# Mounting problems



## Michelle and Mr B (Mar 12, 2011)

I don't have any advice with regards to getting on from the ground but just wanted to say there is no shame in using a mounting block or getting a leg up from somebody. It takes the pressure off your horses back and stops you twisting the saddle which will make the tree last longer.

Obviously there are times when there is not a handy mounting block or spare person to help but I certainly wouldn't feel embarrassed about the fact you require either.


----------



## Speed Racer (Oct 21, 2009)

I've been riding for almost 33 years, and for the last 23 of them I've used a mounting block. I had a bad riding wreck when I was 30, and it tore all the muscles in my lower back and pelvic region. Because of that, I can't lift either of my legs high enough to mount from the ground.

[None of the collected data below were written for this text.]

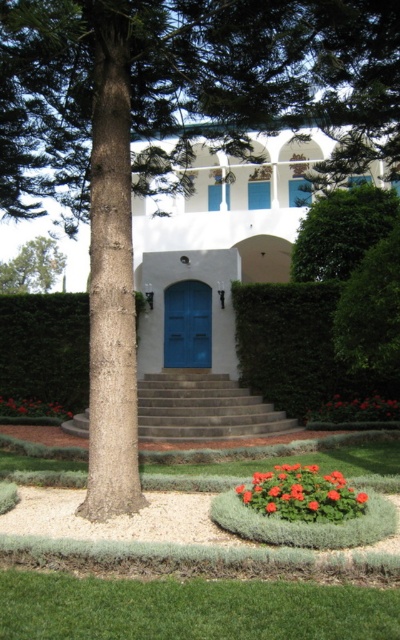 The image size is (400, 640). In order to click on green leafy hedge at center in this screenshot , I will do `click(299, 348)`.

Is green leafy hedge at center to the left of orange matte flower at center from the viewer's perspective?

Incorrect, green leafy hedge at center is not on the left side of orange matte flower at center.

Locate an element on the screen. The width and height of the screenshot is (400, 640). green leafy hedge at center is located at coordinates (299, 348).

Which is above, smooth concrete stairs at center or bright orange flowers at lower center?

Positioned higher is bright orange flowers at lower center.

Which of these two, smooth concrete stairs at center or bright orange flowers at lower center, stands shorter?

bright orange flowers at lower center is shorter.

This screenshot has width=400, height=640. Find the location of `smooth concrete stairs at center`. smooth concrete stairs at center is located at coordinates (202, 408).

I want to click on smooth concrete stairs at center, so click(202, 408).

Is green leafy hedge at center wider than vibrant red petals at center?

Correct, the width of green leafy hedge at center exceeds that of vibrant red petals at center.

Which is behind, point (275, 387) or point (287, 532)?

The point (275, 387) is behind.

This screenshot has height=640, width=400. I want to click on green leafy hedge at center, so click(299, 348). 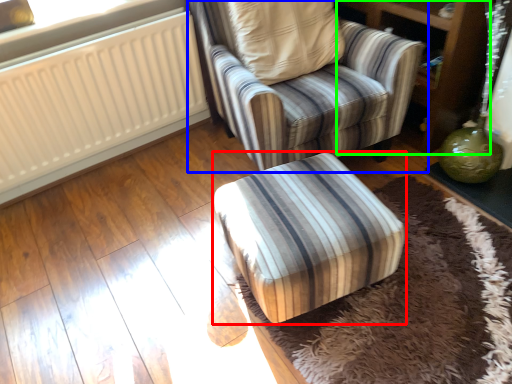 Question: Which is farther away from furniture (highlighted by a red box)? chair (highlighted by a blue box) or dresser (highlighted by a green box)?

Choices:
 (A) chair
 (B) dresser

Answer: (B) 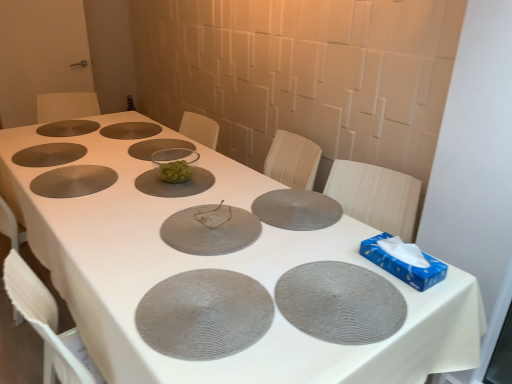 Where is `vacant area that is situated to the right of matte gray glass plate at upper left, placed as the first glass plate when sorted from back to front`? The height and width of the screenshot is (384, 512). vacant area that is situated to the right of matte gray glass plate at upper left, placed as the first glass plate when sorted from back to front is located at coordinates (113, 125). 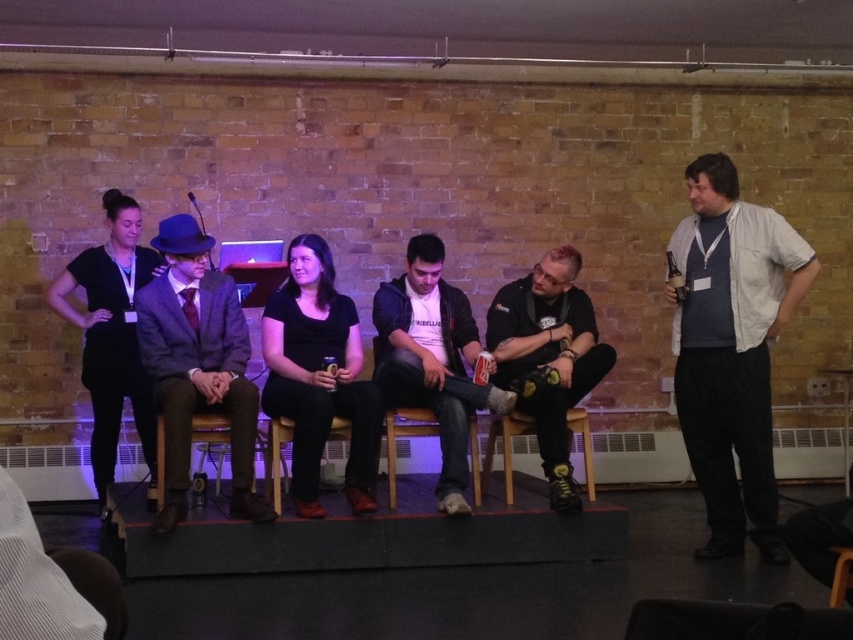 You are standing at the center of the stage and need to hand a document to the person wearing the matte blue suit at center. Which direction should you move to reach them?

The matte blue suit at center is located at point [196,365], so you should move to the right and slightly forward to reach them.

You are a photographer positioned at the back of the stage. You want to capture a photo that includes both the matte blue suit at center and the dark gray hoodie at center without moving your camera. Can you fit both subjects in the frame if your camera has a 50 inch field of view?

The matte blue suit at center is 38.92 inches away from the dark gray hoodie at center. Since the distance between them is less than the camera field of view of 50 inches, both subjects can be captured in the frame without moving the camera.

There's absolutely no shame in using a mounting block, and as Michelle stated, it's actually easier on the horse's back if you use one because you're not wrenching them to the side every time you mount.

In fact, as soon as I show up with mine, almost everyone in my riding group asks to use it. 

Also, don't be afraid if you fall off or need to get off your horse at some point during your ride. I found that rocks, downed tree branches, stumps, etc. work great for giving you just enough leverage to get back in the saddle.


----------



## kitten_Val (Apr 25, 2007)

I use the block 100% time since I switched to english (I also used dairy box and currently have light step-up from HomeDepot in my trailer to get on). It shouldn't take long to teach your horse to stand quiet while you are climbing on. Usually couple sessions is enough to teach it to wait for you.


----------



## Alwaysbehind (Jul 10, 2009)

I have always used a mounting block.

Like SR said, there is always something you can use to get back on if you end up having to get off out on a trail.


----------



## LetAGrlShowU (Mar 25, 2009)

i am only 25 and i use a mounting block every time i ride. My issue is my height, not quite 5'0 and my hubby got tired of having to come outside to give me a leg up. So he built me a mounting block. I not only have no shame, but i prefer it.


----------



## Golden Horse (Feb 20, 2010)

I use a mounting block the whole time for the good of my horses back, because I'm a nice person.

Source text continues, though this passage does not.